If you loved Gone Girl and The Girl on the Train, then Scarlett Johansson's new movie Tangerine needs to be on your radar. Deadline announced the production rights for Tangerine , the first novel from Christine Mangan, have been scooped up by Imperative Entertainment before the book's release. With George Clooney set to produce and Johansson set to star, Tangerine appears to be prepared to reinvent the booming women-centric psychological thriller genre.

Tangerine is set in 1950s Morocco, where Alice (Johansson) finds her fiancé dies under mysterious circumstances. After his death, Alice decides to leave everything behind including her roommate, Lucy. But when Lucy comes back into Alice's life years later, Alice's husband goes missing sparking a mystery that leads Alice to wonder if Lucy is the common link in both cases.

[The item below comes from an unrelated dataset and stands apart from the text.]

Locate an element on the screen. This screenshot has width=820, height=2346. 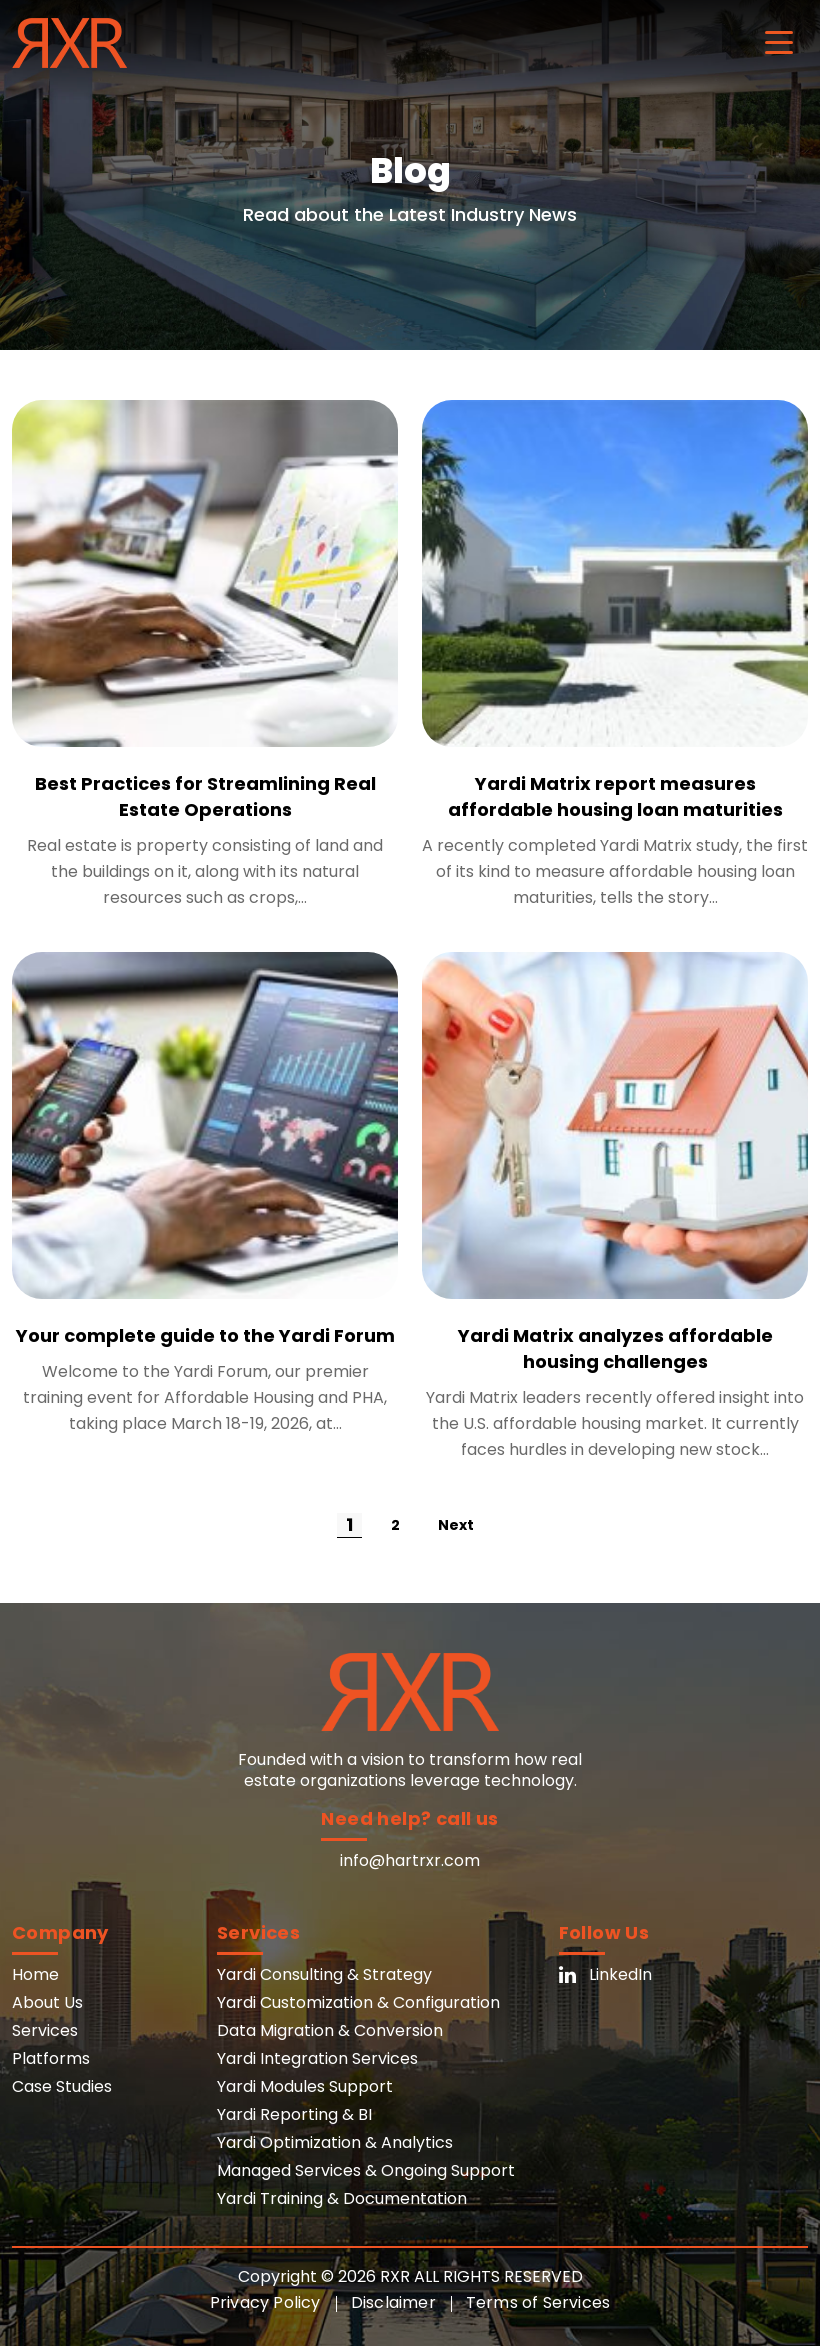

While the books and films that have followed Gone Girl have done a decent job of establishing the psychological women's thriller in Hollywood, the genre needs to continue moving forward if it wants to be more than a passing phase. Tangerine is a major step forward. Not only does it have a period setting and cast women in leading roles, it also grounds the story in the history between two women — Alice and Lucy have an established relationship that may or may not have led to murder. Seeing two women explore their dynamic while dancing around major trust issues sounds thrilling and unlike anything Hollywood has attempted in recent years.


Tangerine will be centered on the lives and relationships of two fascinating female characters. Having Johansson on board already gives the movie a major boost — she is a versatile actress who can move easily between big budget blockbusters like The Avengers and indie films like Her. It has been too long since Hollywood last cast Johansson in a movie where she can showcase her full range of talent.

In Tangerine , Johansson will get to play off another actress in a psychological game of cat and mouse. For fans of thrillers and those who want to see women in Hollywood given meatier roles, Tangerine sounds like a gift. The premise is open-ended enough to allow for the exploration of themes like female friendship, jealousy, sanity, and identity, while still being an intense, nail-biting viewing experience.

Granted, the movie is still a long ways off — the book hasn't even been released yet — so expectations should be tempered at least until production is underway. There is no harm in getting psyched for a movie about two brilliant, flawed women who may be guarding secrets though.

Tangerine could change the women's psychological film genre for the better, and I cannot wait to see what this story looks like on the big screen.